* _Exercise prompt_: Beginning with the line containing "canal adecuados" and ending with the last line of the records, set down every line exactly.

[Saved entries]
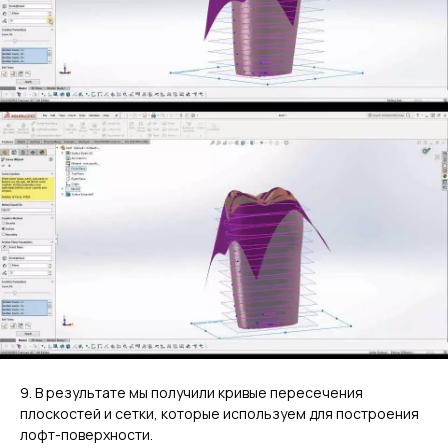
9. В результате мы получили кривые пересечения
плоскостей и сетки, которые используем для построения
лофт-поверхности.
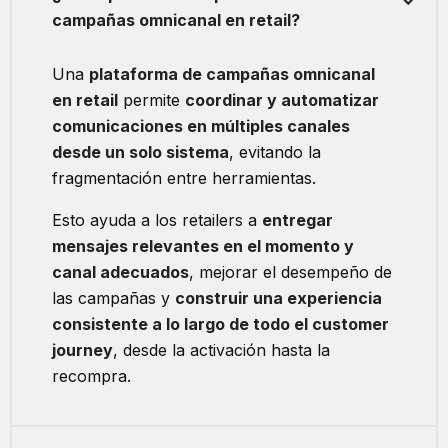
campañas omnicanal en retail?
Una
plataforma de campañas omnicanal
en retail
permite
coordinar y automatizar
comunicaciones en múltiples canales
desde un solo sistema
, evitando la
fragmentación entre herramientas.
Esto ayuda a los retailers a
entregar
mensajes relevantes en el momento y
canal adecuados
, mejorar el desempeño de
las campañas y
construir una experiencia
consistente a lo largo de todo el customer
journey
, desde la activación hasta la
recompra.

* _Written solution_:
canal adecuados
, mejorar el desempeño de
las campañas y
construir una experiencia
consistente a lo largo de todo el customer
journey
, desde la activación hasta la
recompra.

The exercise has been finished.